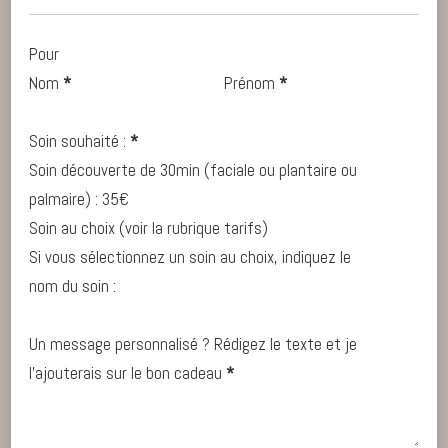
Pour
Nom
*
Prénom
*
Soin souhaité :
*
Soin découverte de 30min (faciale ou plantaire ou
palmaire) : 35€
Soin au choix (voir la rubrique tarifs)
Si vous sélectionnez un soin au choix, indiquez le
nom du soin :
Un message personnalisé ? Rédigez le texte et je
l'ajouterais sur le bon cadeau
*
::::::::::
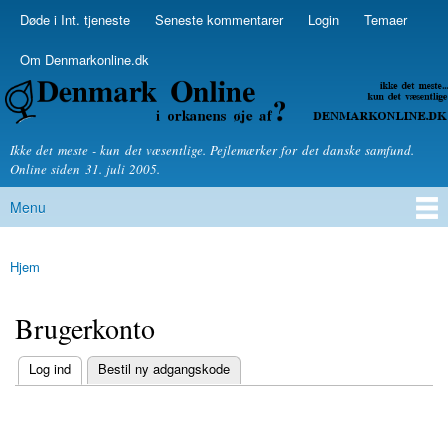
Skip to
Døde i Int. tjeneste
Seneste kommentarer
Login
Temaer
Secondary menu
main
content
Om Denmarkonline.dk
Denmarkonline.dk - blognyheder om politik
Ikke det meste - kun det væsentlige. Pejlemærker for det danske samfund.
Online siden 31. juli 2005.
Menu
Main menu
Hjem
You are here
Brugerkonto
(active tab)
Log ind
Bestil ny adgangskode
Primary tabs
::::::::::
**Assigned task:** Return all lines of the data in which the string "choix" appears.

**Answer section:**
Soin au choix (voir la rubrique tarifs)
Si vous sélectionnez un soin au choix, indiquez le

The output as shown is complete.